Adams: College basketball teams should start running plays again
Hayden Adams | Wednesday, April 17, 2019
It’s no secret that college basketball is in the one-and-done era, pioneered by current Kentucky head coach John Calipari (henceforth addressed as “Coach Cal”) and since adopted by some of the most prominent basketball powerhouses. It’s also no secret that the one-and-done era comes with its casualties, the most obvious of which is the widely-accepted fact that it is detrimental to the idea of these players being student-athletes rather than NBA players yet to be drafted. It is a system employed by the likes of Duke, North Carolina and Kansas.
However, one lesser addressed casualty of the one-and-done era is the fact teams with one-and-done players don’t run plays anymore. Sure, guys run around the court in a certain pattern and pass the ball in order to find an ideal shot. However, I wouldn’t deign to call the strategies these coaches employ “plays,” but rather “options,” to use football parlance. What’s more, I believe this has cost Coach Cal and other one-and-done coaches multiple championships (though I must restrict the discussion to UK because I don’t have as much experience watching other programs).

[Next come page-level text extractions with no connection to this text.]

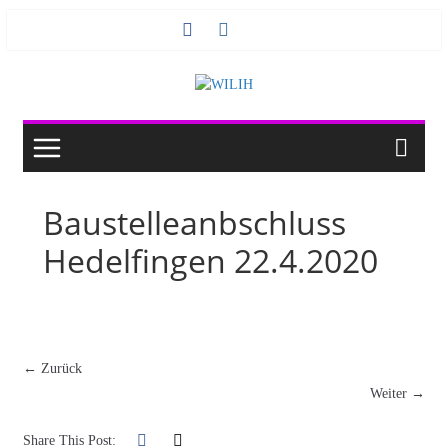
Zum
Inhalt
springen
Baustelleanbschluss
Hedelfingen 22.4.2020
← Zurück
Weiter →
Share This Post:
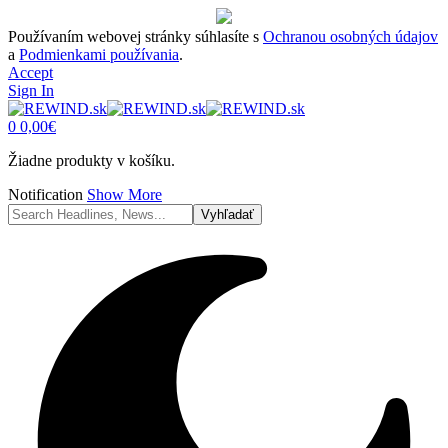
Používaním webovej stránky súhlasíte s
Ochranou osobných údajov
a
Podmienkami používania
.
Accept
Sign In
0
0,00
€
Žiadne produkty v košíku.
Notification
Show More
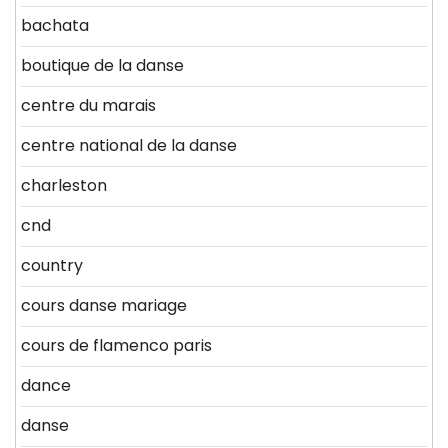
bachata
boutique de la danse
centre du marais
centre national de la danse
charleston
cnd
country
cours danse mariage
cours de flamenco paris
dance
danse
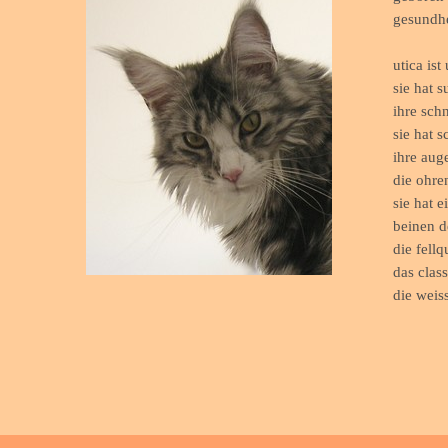
gesundhei
utica ist 
sie hat su
ihre schna
sie hat sc
ihre auge
die ohren 
sie hat e
beinen de
die fellqua
das classi
die weiss 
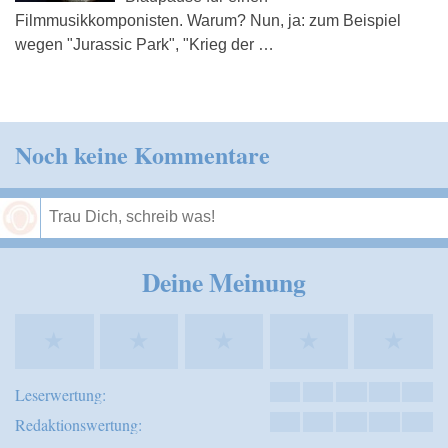
Filmmusikkomponisten. Warum? Nun, ja: zum Beispiel
wegen "Jurassic Park", "Krieg der …
Noch keine Kommentare
Speichern
Deine Meinung
★
★
★
★
★
Leserwertung:
Redaktionswertung:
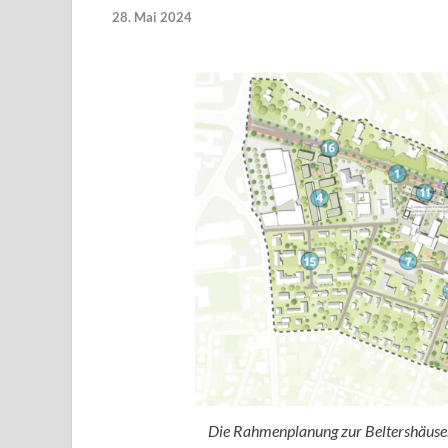
28. Mai 2024
Die Rahmenplanung zur Beltershäuser 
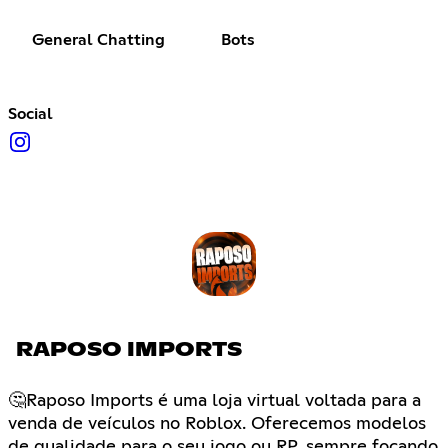
General Chatting
Bots
Social
RAPOSO IMPORTS
🤔Raposo Imports é uma loja virtual voltada para a
venda de veículos no Roblox. Oferecemos modelos
de qualidade para o seu jogo ou RP, sempre focando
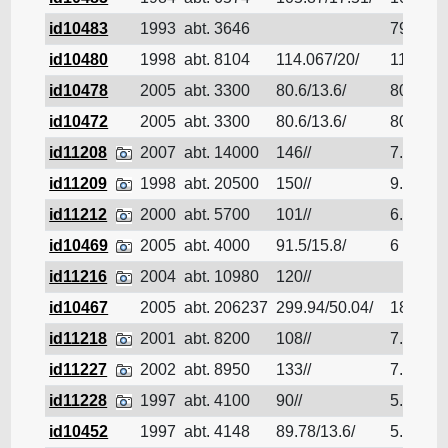
id10483
1993
abt. 3646
79.66
id10480
1998
abt. 8104
114.067/20/
114.067
id10478
2005
abt. 3300
80.6/13.6/
80.6
id10472
2005
abt. 3300
80.6/13.6/
80.6
id11208
2007
abt. 14000
146//
7.7
id11209
1998
abt. 20500
150//
9.75
id11212
2000
abt. 5700
101//
6.9
id10469
2005
abt. 4000
91.5/15.8/
6
id11216
2004
abt. 10980
120//
id10467
2005
abt. 206237
299.94/50.04/
18.11
id11218
2001
abt. 8200
108//
7.8
id11227
2002
abt. 8950
133//
7.1
id11228
1997
abt. 4100
90//
5.8
id10452
1997
abt. 4148
89.78/13.6/
5.86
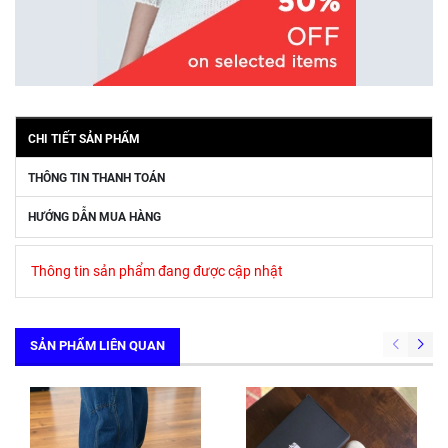
CHI TIẾT SẢN PHẨM
THÔNG TIN THANH TOÁN
HƯỚNG DẪN MUA HÀNG
Thông tin sản phẩm đang được cập nhật
SẢN PHẨM LIÊN QUAN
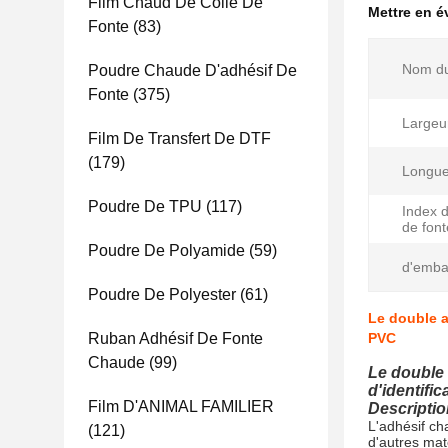
Film Chaud De Colle De
Mettre en 
Fonte
(83)
Nom du
Poudre Chaude D'adhésif De
Fonte
(375)
Largeu
Film De Transfert De DTF
(179)
Longue
Poudre De TPU
(117)
Index 
de font
Poudre De Polyamide
(59)
d'emba
Poudre De Polyester
(61)
Le double a
Ruban Adhésif De Fonte
PVC
Chaude
(99)
Le double 
d'identifi
Film D'ANIMAL FAMILIER
Descriptio
L'adhésif ch
(121)
d'autres mat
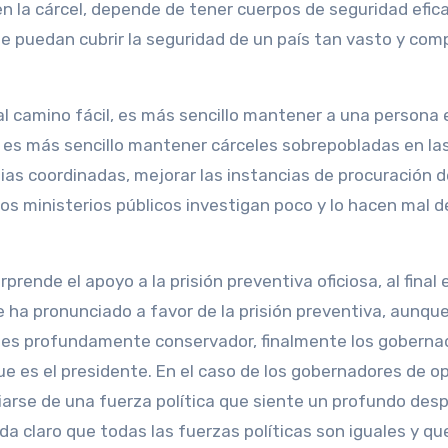
 la cárcel, depende de tener cuerpos de seguridad efic
que puedan cubrir la seguridad de un país tan vasto y com
al camino fácil, es más sencillo mantener a una persona 
e, es más sencillo mantener cárceles sobrepobladas en la
gias coordinadas, mejorar las instancias de procuración 
los ministerios públicos investigan poco y lo hacen mal d
ende el apoyo a la prisión preventiva oficiosa, al final e
ha pronunciado a favor de la prisión preventiva, aunque
o es profundamente conservador, finalmente los goberna
e es el presidente. En el caso de los gobernadores de o
iarse de una fuerza política que siente un profundo desp
a claro que todas las fuerzas políticas son iguales y qu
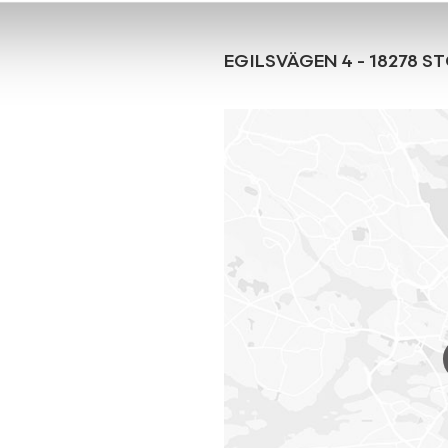
EGILSVÄGEN 4
-
18278
ST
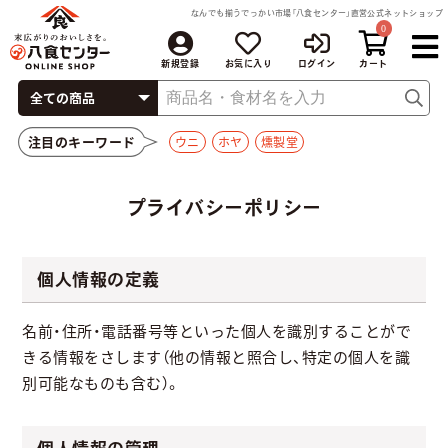
なんでも揃うでっかい市場「八食センター」直営公式ネットショップ
0
新規登録
お気に入り
ログイン
注目のキーワード
ウニ
ホヤ
燻製堂
プライバシーポリシー
個人情報の定義
名前・住所・電話番号等といった個人を識別することがで
きる情報をさします（他の情報と照合し、特定の個人を識
別可能なものも含む）。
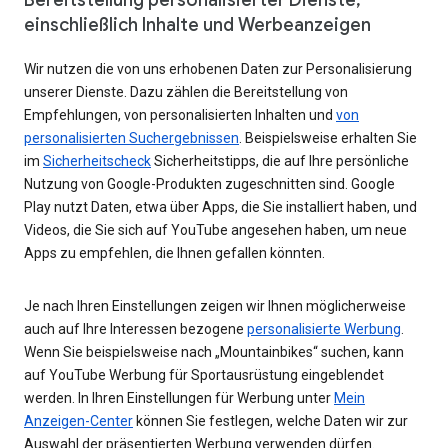
einschließlich Inhalte und Werbeanzeigen
Wir nutzen die von uns erhobenen Daten zur Personalisierung
unserer Dienste. Dazu zählen die Bereitstellung von
Empfehlungen, von personalisierten Inhalten und
von
personalisierten Suchergebnissen
. Beispielsweise erhalten Sie
im
Sicherheitscheck
Sicherheitstipps, die auf Ihre persönliche
Nutzung von Google-Produkten zugeschnitten sind. Google
Play nutzt Daten, etwa über Apps, die Sie installiert haben, und
Videos, die Sie sich auf YouTube angesehen haben, um neue
Apps zu empfehlen, die Ihnen gefallen könnten.
Je nach Ihren Einstellungen zeigen wir Ihnen möglicherweise
auch auf Ihre Interessen bezogene
personalisierte Werbung
.
Wenn Sie beispielsweise nach „Mountainbikes“ suchen, kann
auf YouTube Werbung für Sportausrüstung eingeblendet
werden. In Ihren Einstellungen für Werbung unter
Mein
Anzeigen-Center
können Sie festlegen, welche Daten wir zur
Auswahl der präsentierten Werbung verwenden dürfen.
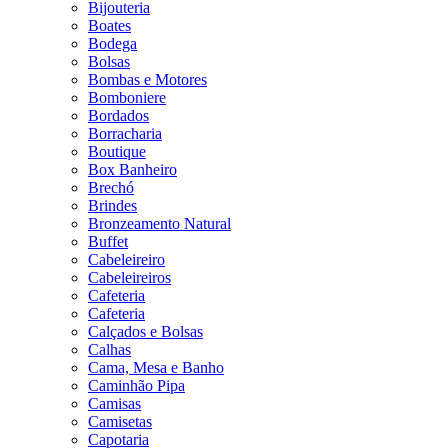
Bijouteria
Boates
Bodega
Bolsas
Bombas e Motores
Bomboniere
Bordados
Borracharia
Boutique
Box Banheiro
Brechó
Brindes
Bronzeamento Natural
Buffet
Cabeleireiro
Cabeleireiros
Cafeteria
Cafeteria
Calçados e Bolsas
Calhas
Cama, Mesa e Banho
Caminhão Pipa
Camisas
Camisetas
Capotaria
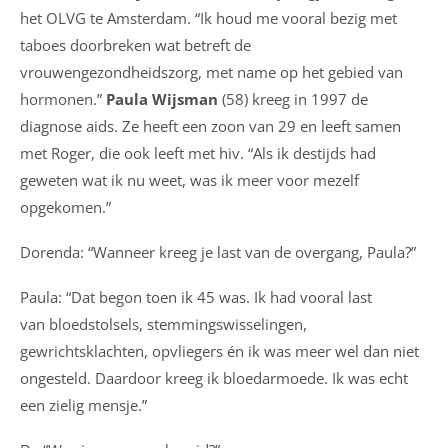
het OLVG te Amsterdam. “Ik houd me vooral bezig met
taboes doorbreken wat betreft de
vrouwengezondheidszorg, met name op het gebied van
hormonen.”
Paula Wijsman
(58) kreeg in 1997 de
diagnose aids. Ze heeft een zoon van 29 en leeft samen
met Roger, die ook leeft met hiv. “Als ik destijds had
geweten wat ik nu weet, was ik meer voor mezelf
opgekomen.”
Dorenda: “Wanneer kreeg je last van de overgang, Paula?”
Paula: “Dat begon toen ik 45 was. Ik had vooral last
van bloedstolsels, stemmingswisselingen,
gewrichtsklachten, opvliegers én ik was meer wel dan niet
ongesteld. Daardoor kreeg ik bloedarmoede. Ik was echt
een zielig mensje.”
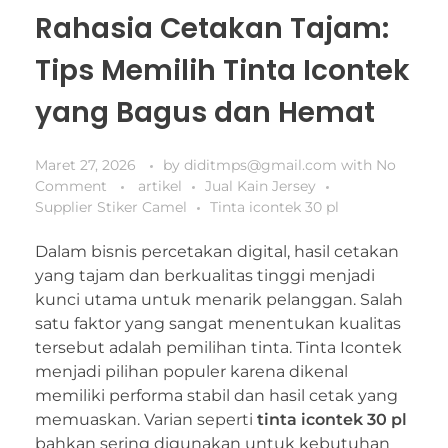
Rahasia Cetakan Tajam:
Tips Memilih Tinta Icontek
yang Bagus dan Hemat
Maret 27, 2026
by
diditmps@gmail.com
with
No
Comment
artikel
Jual Kain Jersey
Supplier Stiker Camel
Tinta icontek 30 pl
Dalam bisnis percetakan digital, hasil cetakan
yang tajam dan berkualitas tinggi menjadi
kunci utama untuk menarik pelanggan. Salah
satu faktor yang sangat menentukan kualitas
tersebut adalah pemilihan tinta. Tinta Icontek
menjadi pilihan populer karena dikenal
memiliki performa stabil dan hasil cetak yang
memuaskan. Varian seperti
tinta icontek 30 pl
bahkan sering digunakan untuk kebutuhan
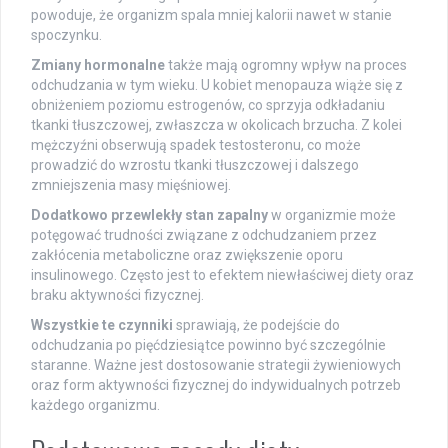
powoduje, że organizm spala mniej kalorii nawet w stanie
spoczynku.
Zmiany hormonalne
także mają ogromny wpływ na proces
odchudzania w tym wieku. U kobiet menopauza wiąże się z
obniżeniem poziomu estrogenów, co sprzyja odkładaniu
tkanki tłuszczowej, zwłaszcza w okolicach brzucha. Z kolei
mężczyźni obserwują spadek testosteronu, co może
prowadzić do wzrostu tkanki tłuszczowej i dalszego
zmniejszenia masy mięśniowej.
Dodatkowo przewlekły stan zapalny
w organizmie może
potęgować trudności związane z odchudzaniem przez
zakłócenia metaboliczne oraz zwiększenie oporu
insulinowego. Często jest to efektem niewłaściwej diety oraz
braku aktywności fizycznej.
Wszystkie te czynniki
sprawiają, że podejście do
odchudzania po pięćdziesiątce powinno być szczególnie
staranne. Ważne jest dostosowanie strategii żywieniowych
oraz form aktywności fizycznej do indywidualnych potrzeb
każdego organizmu.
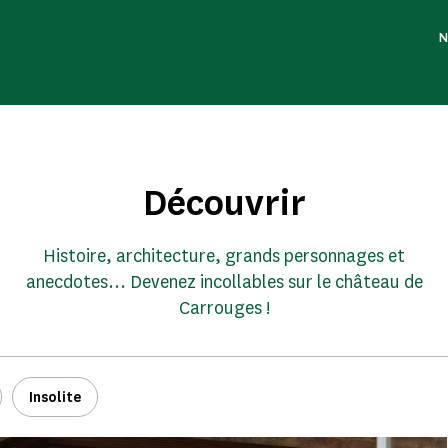
N
Découvrir
Histoire, architecture, grands personnages et
anecdotes... Devenez incollables sur le château de
Carrouges !
Insolite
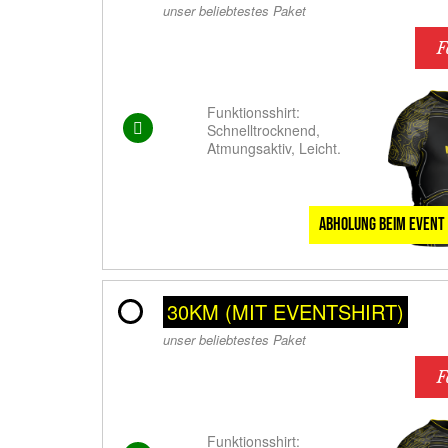
unser beliebtestes Paket
F
Funktionsshirt:
Schnelltrocknend,
Atmungsaktiv, Leicht.
Abholung beim Event
30KM (MIT EVENTSHIRT)
unser beliebtestes Paket
F
Funktionsshirt:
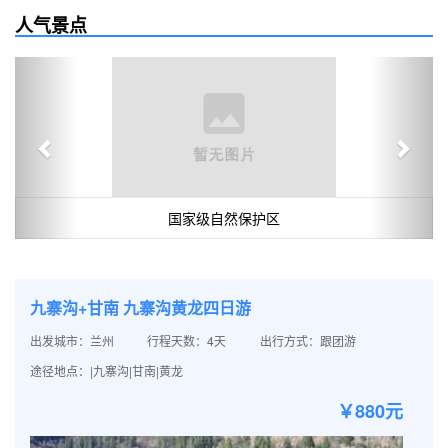
人气景点
Previous
Next
国家级自然保护区
九寨沟+甘南 九寨沟黄龙四日游
出发城市：兰州
行程天数：4天
出行方式：跟团游
途径地点：|九寨沟|甘南|黄龙
￥880元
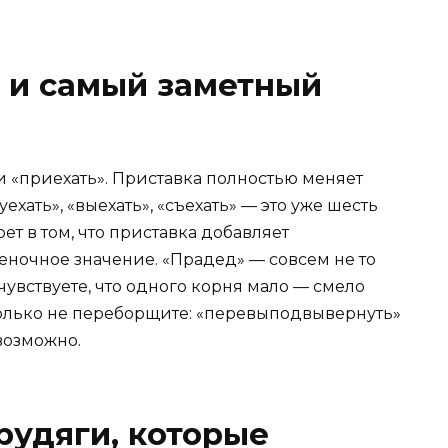
 и самый заметный
и «приехать». Приставка полностью меняет
ехать», «выехать», «съехать» — это уже шесть
ет в том, что приставка добавляет
еночное значение. «Прадед» — совсем не то
 чувствуете, что одного корня мало — смело
олько не переборщите: «перевыподвывернуть»
возможно.
рудяги, которые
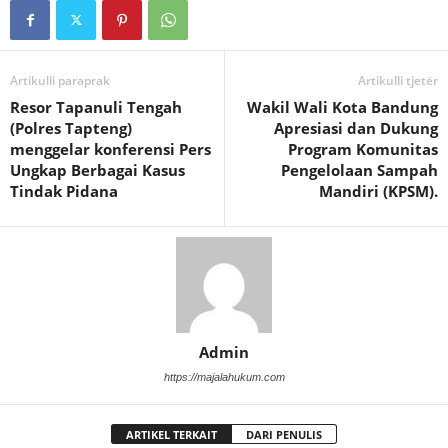
Artikulli paraprak
Artikulli tjetër
Resor Tapanuli Tengah
Wakil Wali Kota Bandung
(Polres Tapteng)
Apresiasi dan Dukung
menggelar konferensi Pers
Program Komunitas
Ungkap Berbagai Kasus
Pengelolaan Sampah
Tindak Pidana
Mandiri (KPSM).
Admin
https://majalahukum.com
ARTIKEL TERKAIT
DARI PENULIS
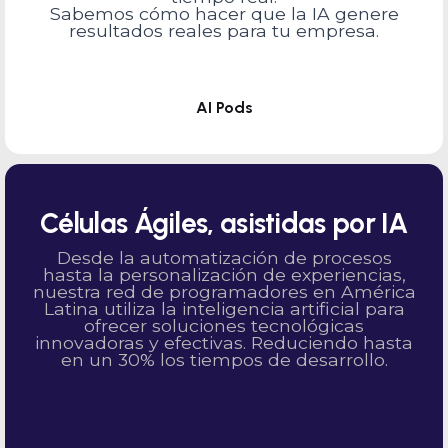
Sabemos cómo hacer que la IA genere
resultados reales para tu empresa.
AI Pods
Células Ágiles, asistidas por IA
Desde la automatización de procesos
hasta la personalización de experiencias,
nuestra red de programadores en América
Latina utiliza la inteligencia artificial para
ofrecer soluciones tecnológicas
innovadoras y efectivas. Reduciendo hasta
en un 30% los tiempos de desarrollo.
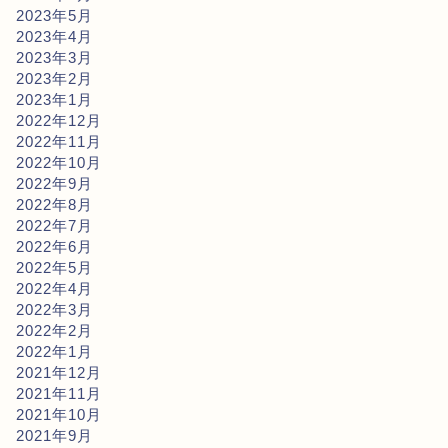
2023年5月
2023年4月
2023年3月
2023年2月
2023年1月
2022年12月
2022年11月
2022年10月
2022年9月
2022年8月
2022年7月
2022年6月
2022年5月
2022年4月
2022年3月
2022年2月
2022年1月
2021年12月
2021年11月
2021年10月
2021年9月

As a life-long Kentucky fan, I like Coach Cal. I think he is one of the best coaches in the country, when all factors are considered. No other coach is as charismatic as Coach Cal, and that allows him to consistently get highly rated recruiting classes, combined with the cache that a program like Kentucky holds. I also think he is a pretty good player developer, as he gets a lot of recruits pro-ready. Lastly, I admire that he takes a players-first approach because he wants to see them succeed and do right by them. However, what infuriates me more than anything about the man is his refusal to run plays.
Coach Cal only uses two of the options in his toolbox:
1. A wing starts under the basket and runs back and forth off of screens to try and get an open wing/baseline jump shot.
2. A horn set where the bigs screen on both sides for the ball handler, who then has to make something happen off the dribble.
But the worst of all is his inbounding play. Not plays, play. The whole of it is, ‘Throw it over the opposing tall guy to the tall guy on your team and hope the latter seals well enough to get it.’
After Kentucky’s season ended in an overtime loss to Auburn in the Elite Eight, Coach Cal said, “I tried just about everything, but I’ll probably find four, five things I should have done or tried.”
You’re right Coach Cal — you should’ve come up with four or five plays seven months prior and teach them to your players. Four or five, that’s all I’m asking for.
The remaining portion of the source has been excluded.